Gordon's clear demonstration of the contagious nature of puerperal fever and his advocacy of disinfection of the hands and clothes of medical attendants was published 48 years before The Contagiousness of Puerperal Fever (1843) by Oliver Wendall Holmes. Holmes quoted from and gave generous credit to Gordon. Ignaz Semmelweiss published his seminal work Die Aetilogie der Begriff und die Prophylaxis des Kindbettfiebers 66 years after Gordon's Treatise, and it made no mention of Gordon or his work.

=== The Practice of Physik ===
Gordon's textbook of medicine was written between 1786 and 1795 and remained in possession of his family until 1913, when it was donated to the Library of Aberdeen University. In it Gordon described contemporary medical practice, which was becoming increasingly based on evidence from recorded observations. He wrote of his admiration for "the rational physician". Yet he continued to practice 'humoral' medicine as shown by his use of venesection and purging in women with puerperal fever. His advocacy of the need for a humane and caring attitude towards patients was clearly influenced by John Gregory, Professor of the Practice of Physic at the University of Edinburgh and one of the originators of secular concepts of medical ethics.

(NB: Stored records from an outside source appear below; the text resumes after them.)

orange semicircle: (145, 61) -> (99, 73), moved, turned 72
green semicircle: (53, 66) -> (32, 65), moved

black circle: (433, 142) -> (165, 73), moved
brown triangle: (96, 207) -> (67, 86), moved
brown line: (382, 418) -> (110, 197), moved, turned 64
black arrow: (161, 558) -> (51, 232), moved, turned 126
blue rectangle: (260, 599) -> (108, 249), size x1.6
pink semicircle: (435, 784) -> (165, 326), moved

== Family and later life ==
On 5 February 1784 Gordon married Elizabeth Harvie. They had two daughters, Elizabeth, who died young, and Mary, who married one of Gordon's pupils, Robert Harvey of Braco. Gordon's grandson Alexander Harvey (1811–1889) was Professor of Materia Medica at the University of Aberdeen.

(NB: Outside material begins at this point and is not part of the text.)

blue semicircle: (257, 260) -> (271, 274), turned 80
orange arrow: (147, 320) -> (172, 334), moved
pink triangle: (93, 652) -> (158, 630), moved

Gordon left Aberdeen in 1795 when he was recalled to the Royal Navy, serving as surgeon on HMS Adamant from January to April 1796 and on HMS Overyssel until August 1799.

He contracted pulmonary tuberculosis and returned to the farm of his brother James in Logie, Aberdeenshire, where he died in 1799.

== Selected publications ==
- Observations of the Efficacy of Cold-Bathing in the Prevention and Cure of Diseases. (1786) Aberdeen. J Chalmers & Co.
- Treatise on the Epidemic Puerperal Fever of Aberdeen (1795) London, G. G. and J. Robinson
- The practice of Physick (2011) (Transcribed with Glossary and Notes by P Bennett). Milton Keynes: AuthorHouse;.